Prove Taylor’s theorem: If f(z) is analytic inside a circle C with center at a, then for all z inside C,
f(z)=f(a)+f^{\prime}(a)(z-a)+\frac{f^{\prime \prime}(a)}{2 !}(z-a)^2+\frac{f^{\prime \prime \prime}(a)}{3 !}(z-a)^3+\cdotsLet z be any point inside C. Construct a circle C_1 with center at a and enclosing z (see Fig. 6-4). Then, by Cauchy’s integral formula,
f(z)=\frac{1}{2 \pi i} \oint_{C_1} \frac{f(w)}{w-z} d w (1)
We have
\begin{aligned}\frac{1}{w-z}= & \frac{1}{(w-a)-(z-a)}=\frac{1}{w-a}\left\{\frac{1}{1-(z-a) /(w-a)}\right\} \\= & \frac{1}{w-a}\left\{1+\left(\frac{z-a}{w-a}\right)+\left(\frac{z-a}{w-a}\right)^2+\cdots+\left(\frac{z-a}{w-a}\right)^{n-1}\right. \\& \left.+\left(\frac{z-a}{w-a}\right)^n \frac{1}{1-(z-a) /(w-a)}\right\}\end{aligned}or
\frac{1}{w-z}=\frac{1}{w-a}+\frac{z-a}{(w-a)^2}+\frac{(z-a)^2}{(w-a)^3}+\cdots+\frac{(z-a)^{n-1}}{(w-a)^n}+\left(\frac{z-a}{w-a}\right)^n \frac{1}{w-z} (2)

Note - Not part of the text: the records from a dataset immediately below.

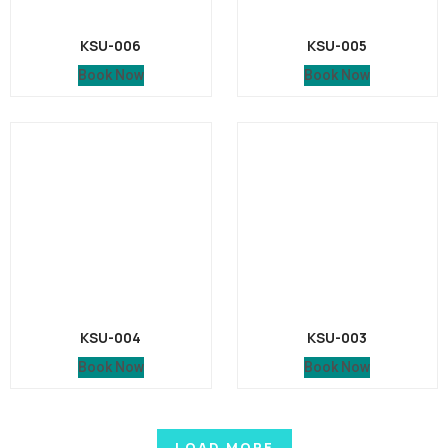
KSU-006
KSU-005
Book Now
Book Now
KSU-004
KSU-003
Book Now
Book Now
LOAD MORE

Multiplying both sides of (2) by f(w) and using (1), we have
f(z)=\frac{1}{2 \pi i} \oint_{C_1} \frac{f(w)}{w-a} d w+\frac{z-a}{2 \pi i} \oint_{C_1} \frac{f(w)}{(w-a)^2} d w+\cdots+\frac{(z-a)^{n-1}}{2 \pi i} \oint_{C_1} \frac{f(w)}{(w-a)^n} d w+U_n (3)
where
U_n=\frac{1}{2 \pi i} \oint_{C_1}\left(\frac{z-a}{w-a}\right)^n \frac{f(w)}{w-z} d wUsing Cauchy’s integral formulas
f^{(n)}(a)=\frac{n !}{2 \pi i} \oint_{C_1} \frac{f(w)}{(w-a)^{n+1}} d w \quad n=0,1,2,3, \ldots(3) becomes
f(z)=f(a)+f^{\prime}(a)(z-a)+\frac{f^{\prime \prime}(a)}{2 !}(z-a)^2+\cdots+\frac{f^{(n-1)}(a)}{(n-1) !}(z-a)^{n-1}+U_nIf we can now show that \lim _{n \rightarrow \infty} U_n=0, we will have proved the required result. To do this, we note that since w is on C_1,
\left|\frac{z-a}{w-a}\right|=\gamma<1where \gamma is a constant. Also, we have |f(w)|<M where $M$ is a constant, and
|w-z|=|(w-a)-(z-a)| \geq r_1-|z-a|where r_1 is the radius of C_1. Hence, from Property (e), Page 112, we have
\begin{aligned}\left|U_n\right| & =\frac{1}{2 \pi}\left|\oint_{C_1}\left(\frac{z-a}{w-a}\right)^n \frac{j(w)}{w-z} d w\right| \\& \leq \frac{1}{2 \pi} \frac{\gamma^n M}{r_1-|z-a|} \cdot 2 \pi r_1=\frac{\gamma^n M r_1}{r_1-|z-a|}\end{aligned}and we see that \lim _{n \rightarrow \infty} U_n=0, completing the proof.